Quantcast
Username/Email:  Password: 

Modifying a Dynamic Library Without Changing the Source Code

Placing your own code between a program and the libraries it is linked against is easy when you use the LD_PRELOAD environment variable.


Sometimes, you might want to determine what is happening in a shared
library without modifying the library (have you tried to build
glibc lately?). Other times, you might want to override only a few
functions within a library and get them to do something else--force
a process to a specific CPU, prevent a specific USB message from being
sent and so on. All of these tasks are possible if you use the LD_PRELOAD
environment variable and a small shim program placed between the
application and the library.

As an example, say you create a shared library object
called shim.so and want it to be loaded
before any other shared library. Say you also want to
run the program "test". These things can be done on the
command line with LD_PRELOAD:


	LD_PRELOAD=/home/greg/test/shim.so ./test

This command tells glibc to load the library shim.so
from the directory /home/greg/test first, before it
loads any other shared libraries the test
program might need.

It is quite easy to create a shim library, thanks to
some help from an old e-mail sent by the kernel developer
Anton Blanchard.
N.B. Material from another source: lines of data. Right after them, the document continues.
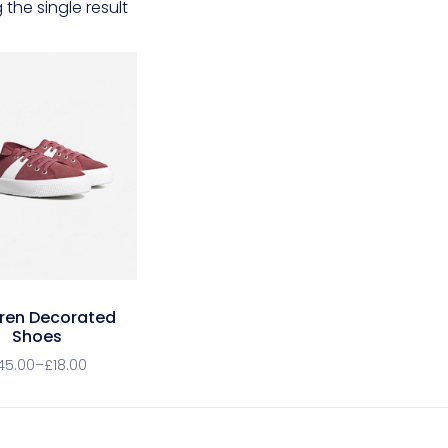
the single result
dren Decorated
Shoes
45.00
–
£
18.00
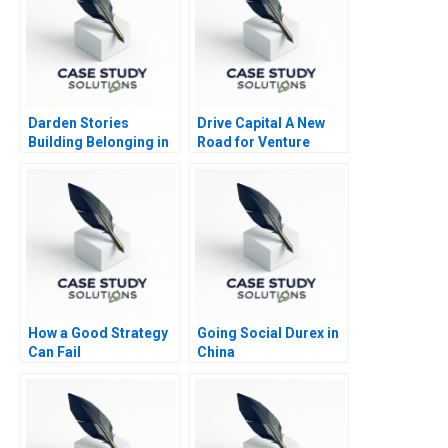
Darden Stories
Drive Capital A New
Building Belonging in
Road for Venture
Business School
How a Good Strategy
Going Social Durex in
Can Fail
China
His e-mail provides an example of how to
do exactly this.

As an example, let us log some information about how
the libusb library is being called by another
program. libusb is a library used by
programs to access USB devices from userspace,
eliminating the need to create a kernel driver for
all USB devices.

Starting with the usb_open() function provided by
libusb, the following small bit of code is used
to log all accesses to this function:


usb_dev_handle *usb_open(struct usb_device *dev)
{
  static usb_dev_handle *(*libusb_open)
             (struct usb_device *dev) = NULL;
  void *handle;
  usb_dev_handle *usb_handle;
  char *error;

  if (!libusb_open) {
    handle = dlopen("/usr/lib/libusb.so",
                    RTLD_LAZY);
    if (!handle) {
      fputs(dlerror(), stderr);
      exit(1);
    }
    libusb_open = dlsym(handle, "usb_open");
    if ((error = dlerror()) != NULL) {
      fprintf(stderr, "%s\n", error);
      exit(1);
    }
  }

  printf("calling usb_open(%s)\n", dev->filename);
  usb_handle = libusb_open(dev);
  printf("usb_open() returned %p\n", usb_handle);
  return usb_handle;
}

To compile this code, run GCC with the following
options:


 gcc -Wall -O2 -fpic -shared -ldl -o shim.so shim.c

This command creates a shared library called shim.so from
the shim.c source code file. Then, if the test program was
run with the previous LD_PRELOAD line, any calls to the function
usb_open() in the test function call our
library function instead. The code within our
function tries to load the real libusb library
with a call to the function dlopen:


    handle = dlopen("/usr/lib/libusb.so",
                    RTLD_LAZY);

The option RTLD_LAZY is passed here, because I do not want
the loader to resolve all symbols at this point in
time. I want them resolved only when the shim code asks for
them to be resolved.

If that function succeeds, the code then asks for a
pointer to the real usb_open function with a call to
dlsym:


    libusb_open = dlsym(handle, "usb_open");

If that function succeeds, the shim now has a pointer to
the real libusb function. It can call the real function whenever
it wants to, after logging some information to the
screen:


  printf("calling usb_open(%p)\n", dev);
  usb_handle = libusb_open(dev);

This also allows the code to do something
after the library function has been called and
before control is returned to the original program.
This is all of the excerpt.